T-Spot is obviously supposed to be a slightly naughty play on words, though for me it conjured up a less appetizing image from the history of my profession (advertising):
Some copywriter for Camel Cigarettes wrote:THE T-ZONE TEST WILL TELL YOU.
The "T-Zone" - T for taste and T for throat - is your own laboratory for any cigarette. For only your taste and your throat can decide which cigarette tastes best to you... and how it agrees with your throat. On the basis of the experience of many, many millions of smokers, we believe Camels will suit your "T-Zone to a "T."
Well, tonight I found myself with a raw fish laboratory in my stomach as I decided to check out T-Spot Sushi, a tea and sympathy, er, sushi place on the newly hot stretch of Lincoln that includes
Mrs. Murphy and Sons Irish Bistro and Sola.
T-Spot has a small sushi bar, a cozy little room which says 90s hipster coffeehouse, and a row of tea-leaf dispensers along one wall. I started off with a rooibos, an herbal tea, and this maki:
This was called, apparently under the mistaken belief that it belonged at the nightclub across the street, "Latin Heat." The improbable name aside (less improbable when I learned that Leo, the Latino fellow in front of me who made it, was the restaurant's main chef and its inventor), it was a surprisingly well-balanced roll made of spicy something or other, a slice of jalapeno, cilantro, some white and red tuna on top, and scallions, drizzled with a little lime.
After I took a picture of it, to the general amusement of the staff, they offered me a chance to take pictures of other peoples' food as it went out. Here's another roll, the "Chicago Fire":
Now we're definitely in the realm of gussied-up trendy rolls here, but within that genre, T-Spot seems to show more restraint than most-- just compare this dragon, artful and in actually edible-sized pieces, with the cartoon silliness of
this unwieldy oversized one from Midori. More to the point, as I said, the Latin Heat kept its flavors under control and complimentary to one another, not allowing any one flavor to overpower the rest with gloppy spicy mayo-ness or the like. Certainly one of the two or three best rolls I've had in recent memory, mainly because it isn't a squirtin' glob of mayo or a super-sweet eel-sauce-candied maki.

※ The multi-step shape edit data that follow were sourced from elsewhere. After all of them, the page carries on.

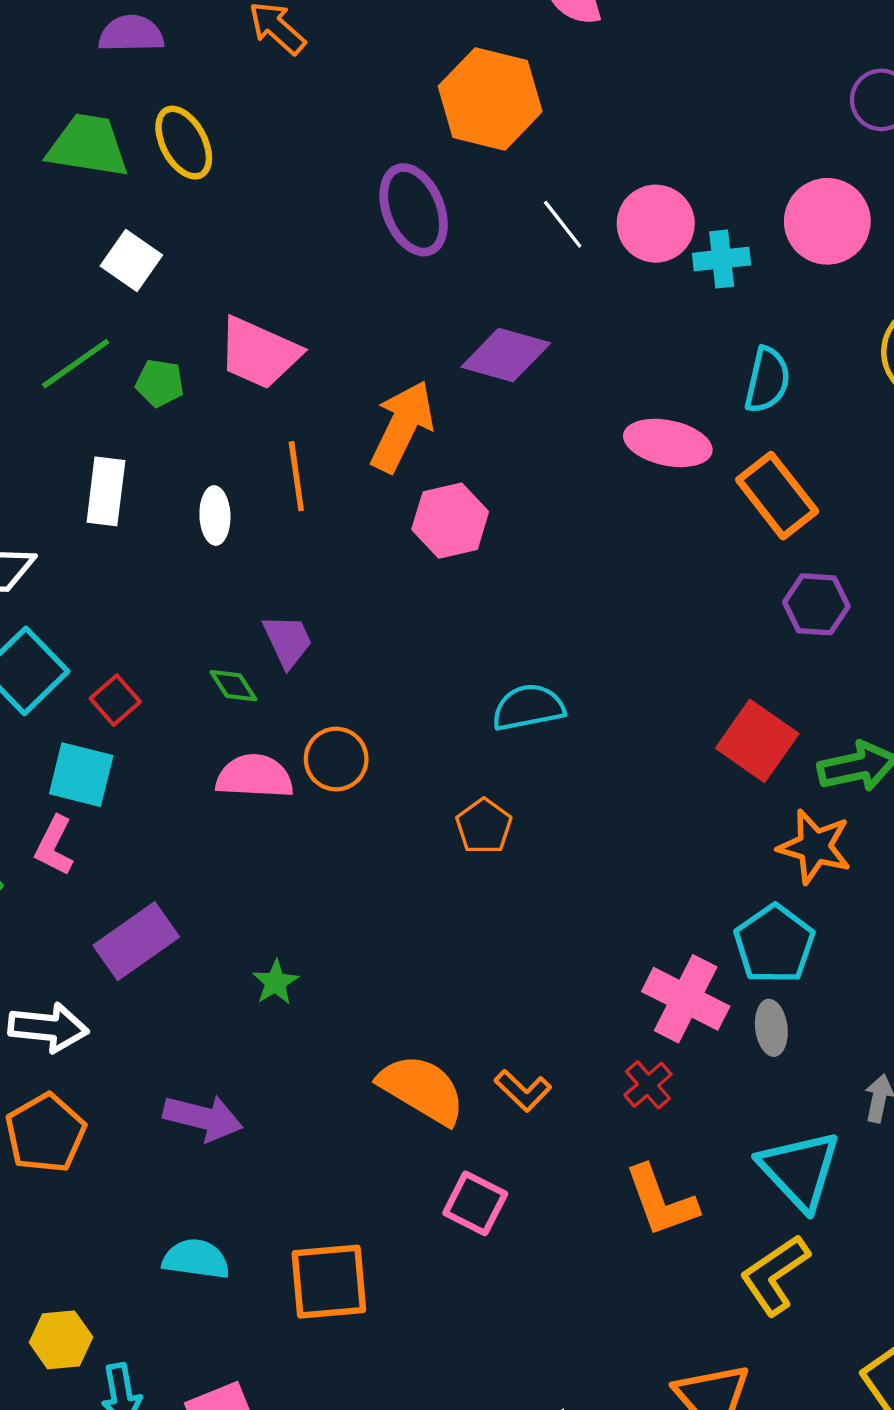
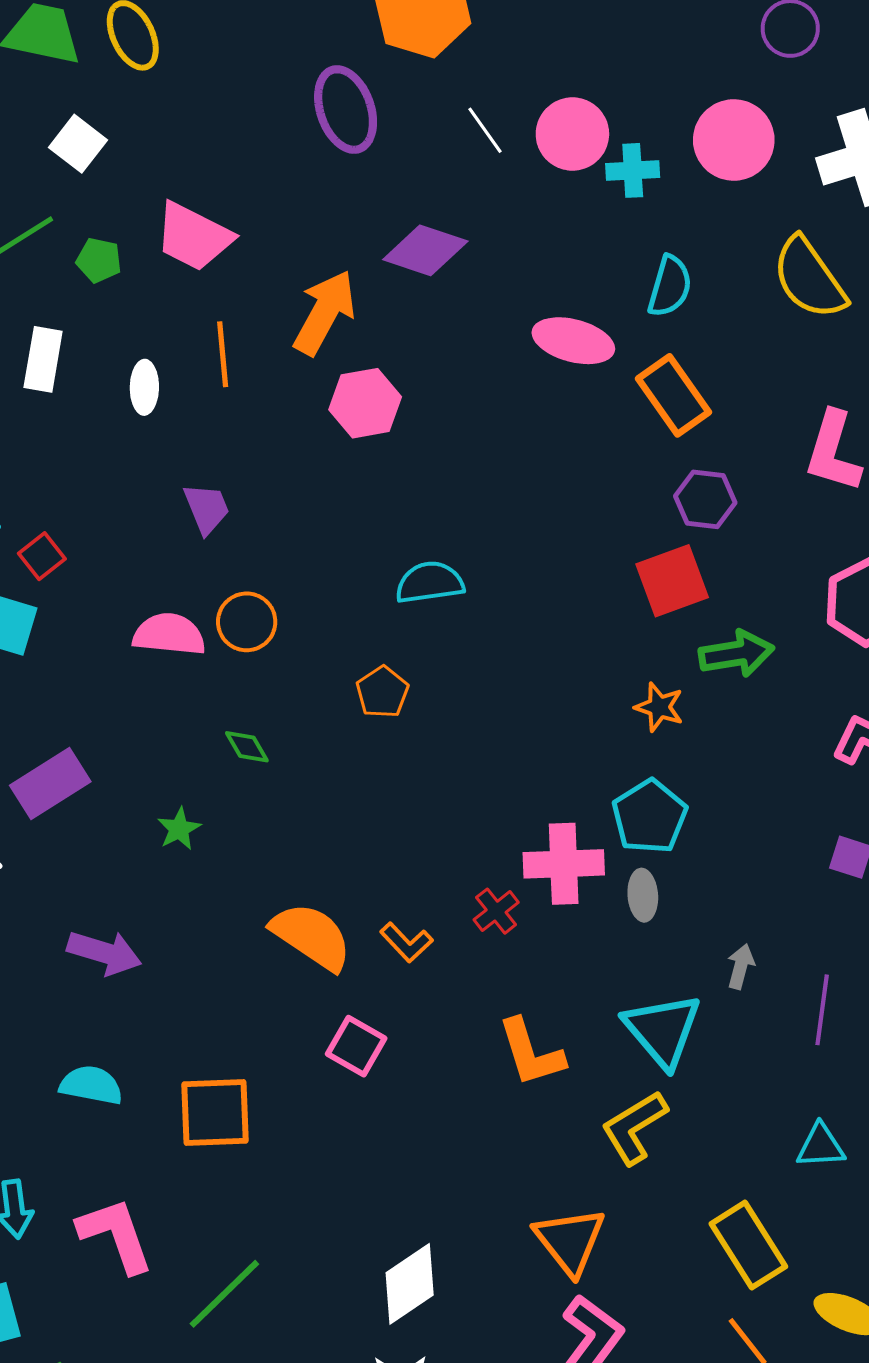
green diamond: (233, 686) -> (247, 747), moved
red square: (757, 741) -> (672, 581), moved, turned 32
orange star: (815, 847) -> (659, 707), moved, size x0.7
pink cross: (686, 999) -> (564, 864), turned -32
red cross: (648, 1085) -> (496, 911), moved

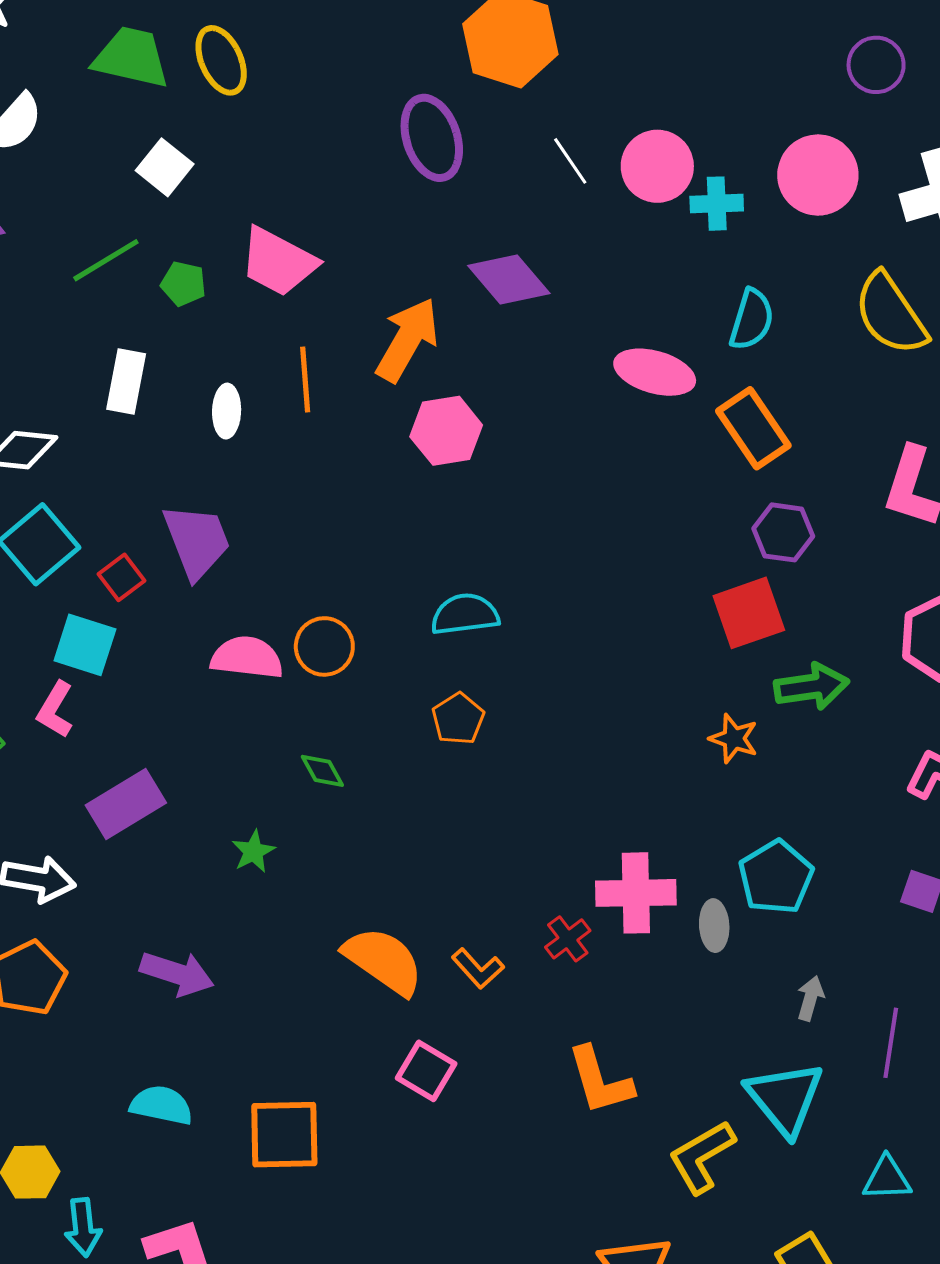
purple diamond: (425, 250) -> (509, 280), turned 30
purple trapezoid: (207, 508) -> (197, 541), moved, size x1.5
cyan semicircle: (430, 583) -> (465, 614), moved
cyan pentagon: (650, 817) -> (776, 877), moved
cyan triangle: (663, 1030) -> (785, 1098), moved

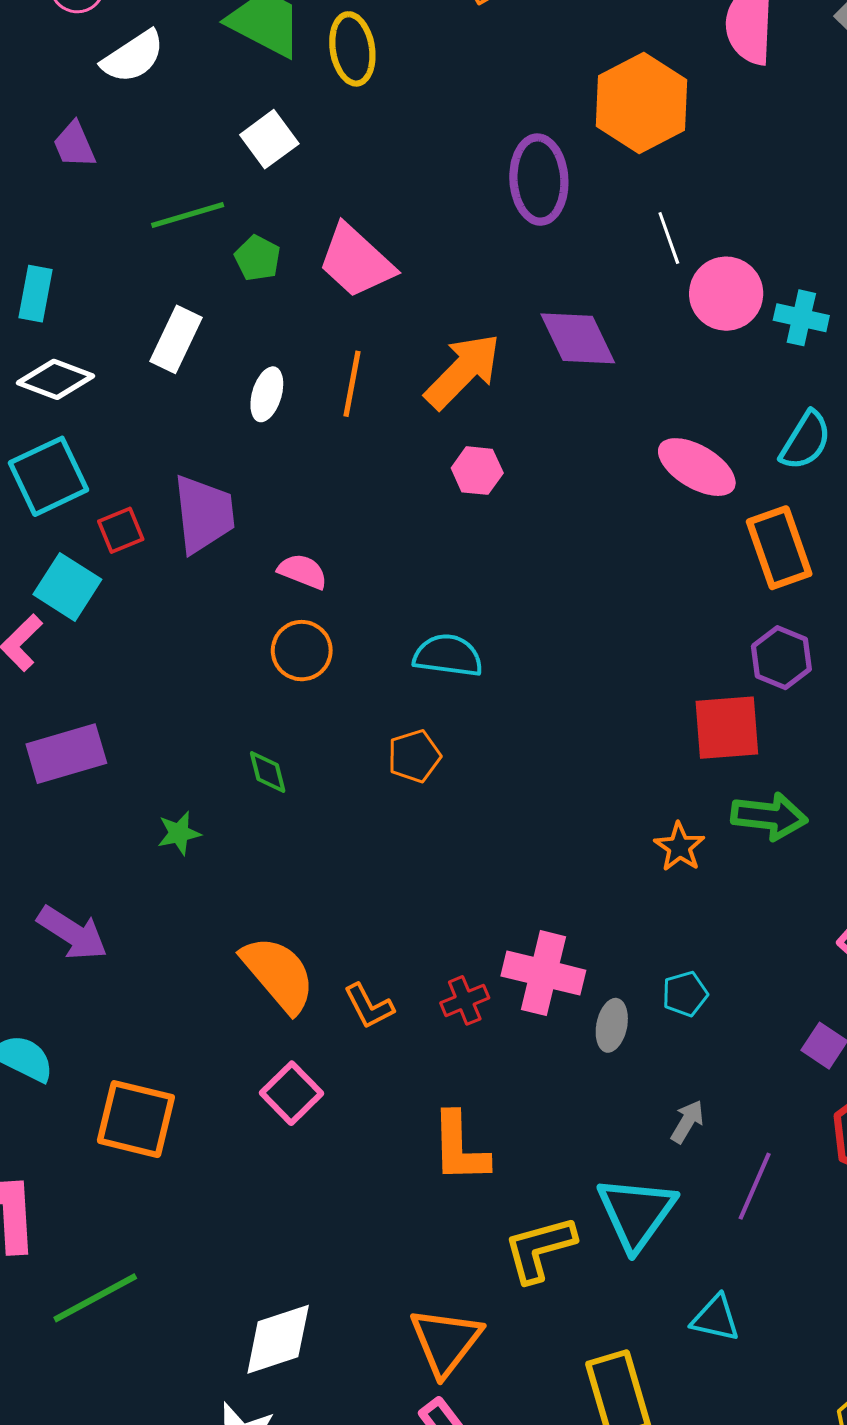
pink circle: (657, 166) -> (726, 294), moved
pink hexagon: (446, 431) -> (477, 471), size x0.7
pink semicircle: (247, 658) -> (303, 571), moved, size x0.7
cyan pentagon: (776, 877) -> (685, 994), size x0.6

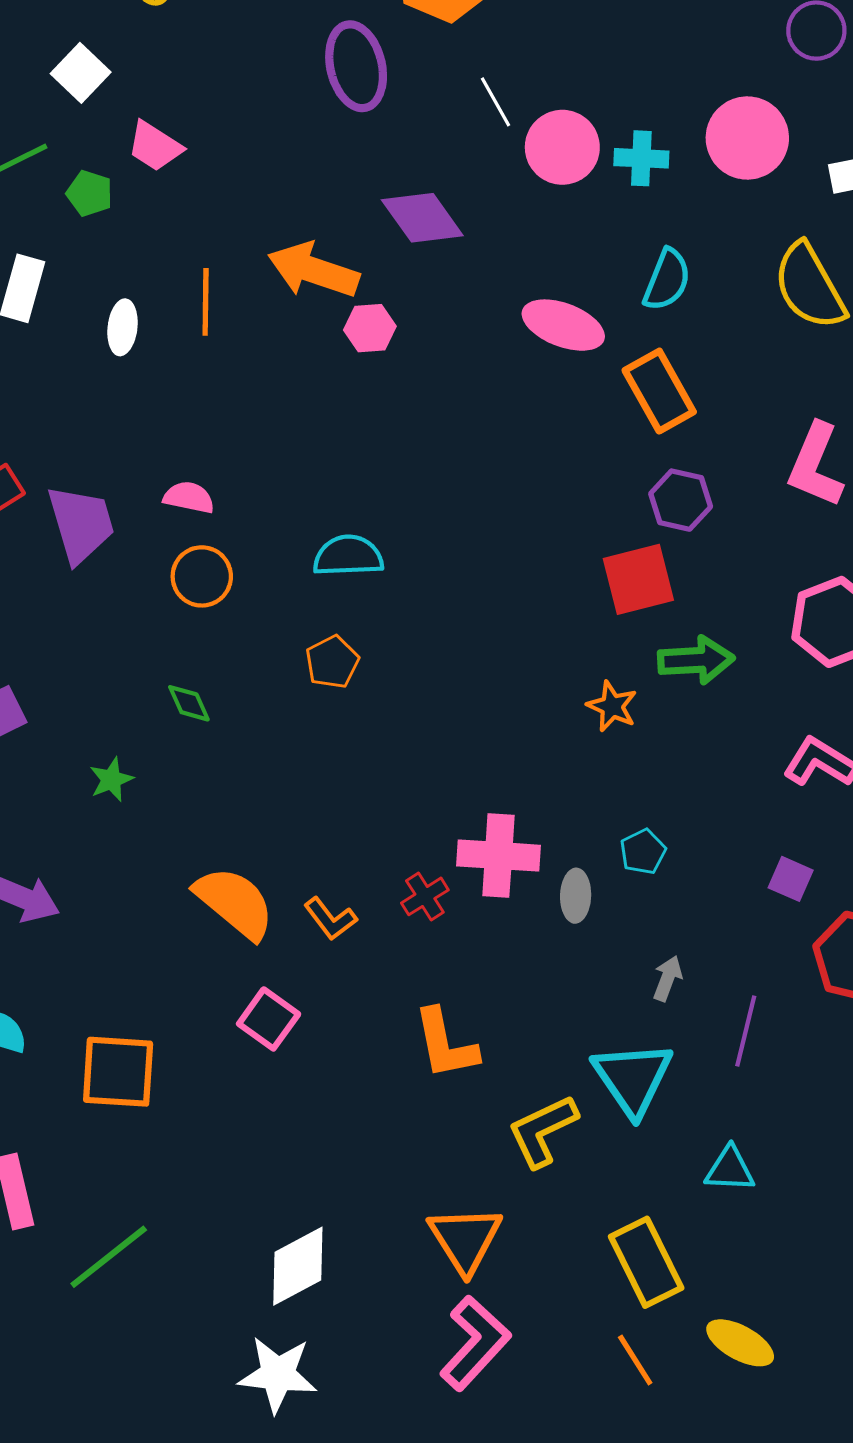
pink trapezoid: (356, 261) -> (155, 146), moved, size x0.7
orange arrow: (463, 371) -> (313, 270), turned -106
pink hexagon: (477, 471) -> (370, 328), moved
purple trapezoid: (204, 514) -> (81, 524), moved

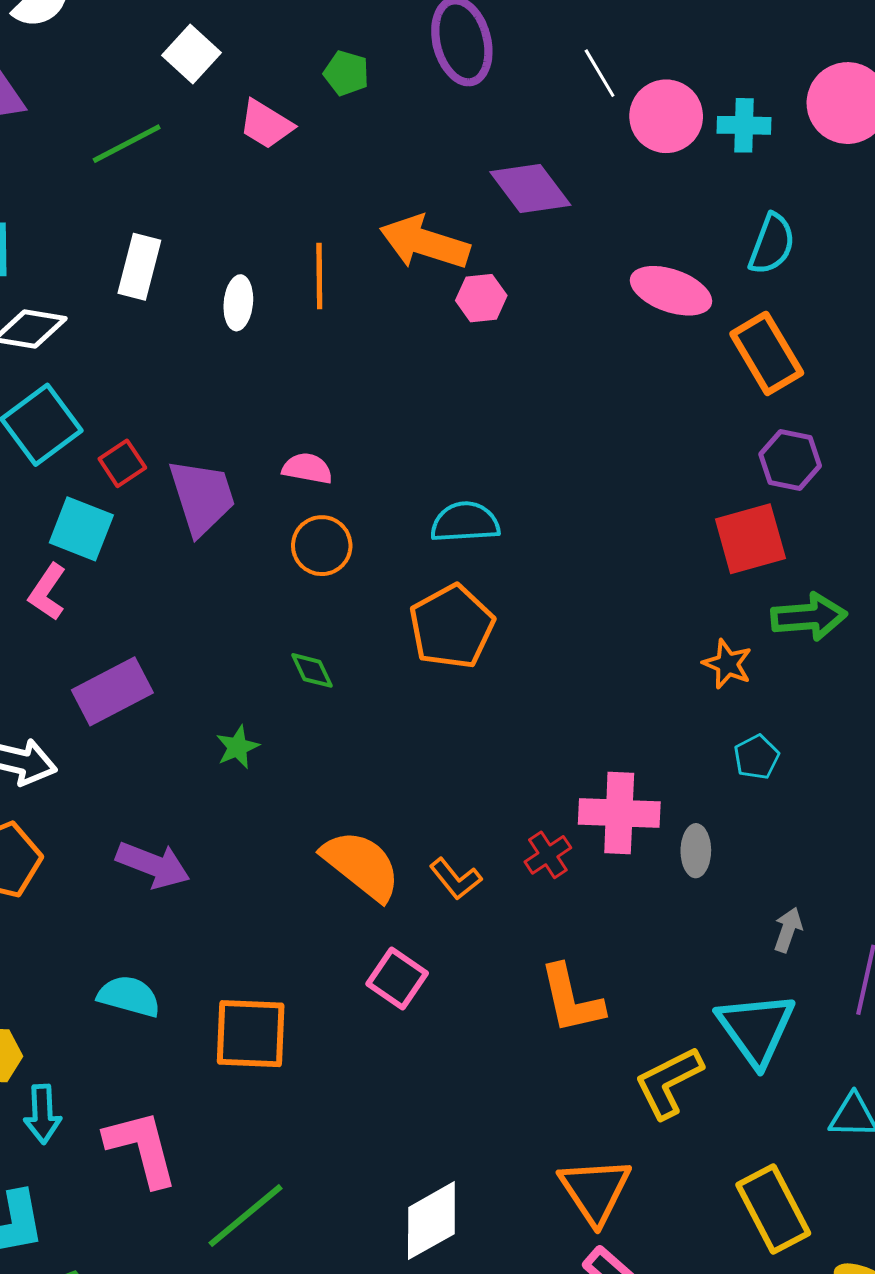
green pentagon: (90, 193) -> (346, 73), moved
orange pentagon: (332, 662) -> (452, 627), size x1.6
cyan pentagon: (643, 852) -> (757, 757), moved

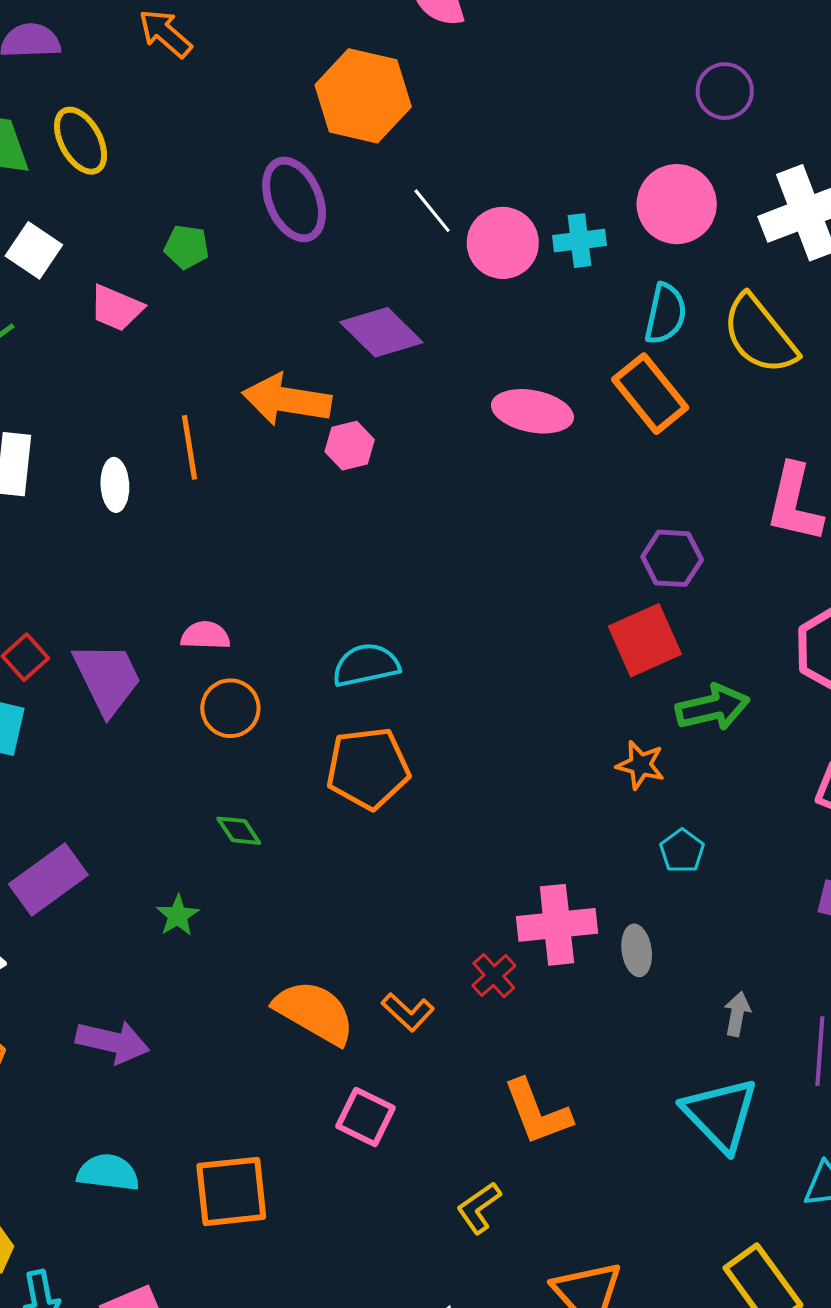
cyan semicircle: (772, 244) -> (666, 314), moved
orange rectangle: (767, 353) -> (650, 394), moved
orange pentagon: (452, 627) -> (368, 768), turned 30
yellow L-shape: (669, 1082) -> (479, 1208), moved, size x0.7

I also ordered a platter of various sashimi pieces and was pleased with them overall:
This was not cheap, mainly because the two slices of otoro at the far right were not cheap, but it was fairly priced and the pieces were quite large. The otoro was quite good, if not as melt-in-your-mouth good as similar tuna at Katsu; the regular tuna was just okay, but the salmon and the hamachi were excellent. Overall I'd say the quality of the fish exceeded my expectations for a little neighborhood sushi spot, and the prices were fair for it.
Chatting with Leo and various others in the restaurant, I learned they've been open about 7 weeks and actually had pretty decent weekends, probably due to the crowds Sola is attracting and, occasionally, forcing to look elsewhere for seating. Just this week they went to offering lunch as well (Mrs. Murphy now has lunch too; is there that much lunch business in this neighborhood?) Overall, for a place that at first glance screams hipster vibe rather than authentic Japanese-ness, T-Spot Sushi offers pretty high quality and a friendly welcome-- not least because it's the only sushi place where I've ever seen them bring a lighted birthday cake out to a customer. (I assume the party brought the cake in with them.) All in all, I think I have a new lunch spot for sushi.